Markup, discount… Year-end sales may not be the real deal

It’s the year-end discount season. Everything from food to computer accessories is apparently on offer at up to 80 percent cheaper than normal. But are they truly bargains? Sai Gon Giai Phong set out to investigate.

Spring Seventy shop in HCMC advertises a 70% discount on all items (Photo: SGGP)

Supermarkets are offering special discounts and freebies to attract buyers. Big C is offering 9-50 percent discounts on cooking oil, rice, detergents, shampoo, and kitchen items, and 6-12 percent discounts on fruits and chicken.
 
An official from Ho Chi Minh City’s Department of Industry and Trade said retailers always try to boost sales at the year-end to get money for buying next year’s stocks.
 
The more sales they achieve the more commissions they get from distributors and producers, he also pointed out.
 
Retailers and distributors are saying they are offering discounts also to encourage consumption after a long slump in sales due to the global recession.
 
Besides, they say, with high-quality goods from neighboring countries entering Vietnam, which will open up its retail market in the new year under its World Trade Organization commitments, they have to liquidate stocks, sell off products set to go out of fashion and those not very competitive.
                             
Virtual discounts
 
But the flip side of the great year-end bargain sale is that many retailers taken advantage of the occasion to pull a fast one on consumers.
 
One of the common tricks is to mark up prices and then offer 50-80 percent discounts.
 
Nguyen Thi Thuy of Binh Thanh District, Ho Chi Minh City, said she bought a dress marked VND650,000 but sold at a discount of more than 50 percent at a shop on Hai Ba Trung Street last week.
 
A few days later she stopped by another shop on Vo Van Tan Street to find exactly the same dress selling for VND180,000 with a free scarf thrown in as a Christmas gift.
 
Many household appliances are advertised as being on sale at huge discounts but, in reality, they are not. An LG or Toshiba 21-inch television is offered at VND1.99 million compared to its original price of VND2.45-3 million, but its actual price is only VND1.9 million.
 
The website of a computer supermarket is offering a Transcend 2GB USB at VND79,000 after a discount of 50 percent, while other shops offer it for just VND75,000, and without any discount at that.
 
An electronics distributor said retailers usually offer promotions at the year-end to attract customers but only a few units of one or two models are actually sold at a discount.
 
Imitations

A hawker sells jackets for VND20,000 each on Quang Trung Street in Go Vap District, HCMC (Photo: SGGP)

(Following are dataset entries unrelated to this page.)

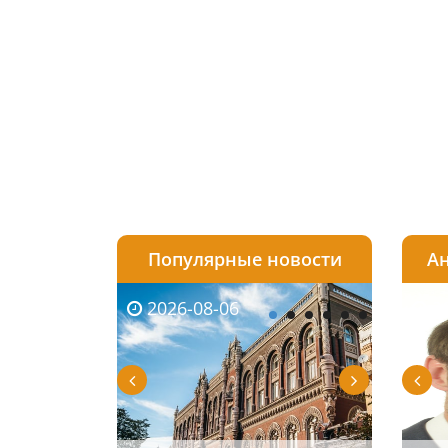
Популярные новости
Ан
2026-08-06
2026-08-03
2026-
20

In the evenings, roadside shops are springing up, selling many items like clothes, bags, shoes, and sunglasses, usually knockoffs.
 
The sellers claim the clothes are stocks being liquidated by a company who makes them for exports, but in reality they are made by small clothes producers.
 
They buy poor-quality materials to make rip-offs and then sell them at prices that are 40-60 percent less than the brands whose names they illegally carry.
 
Shoppers are happy at the bargain price but before long, when it breaks or frays, they realize it is a fake.
 
The city Market Management Office has seized thousands of watches and sunglasses carrying fake trademarks that were being sold for VND1 million though their actual cost is only VND15,000-35,000.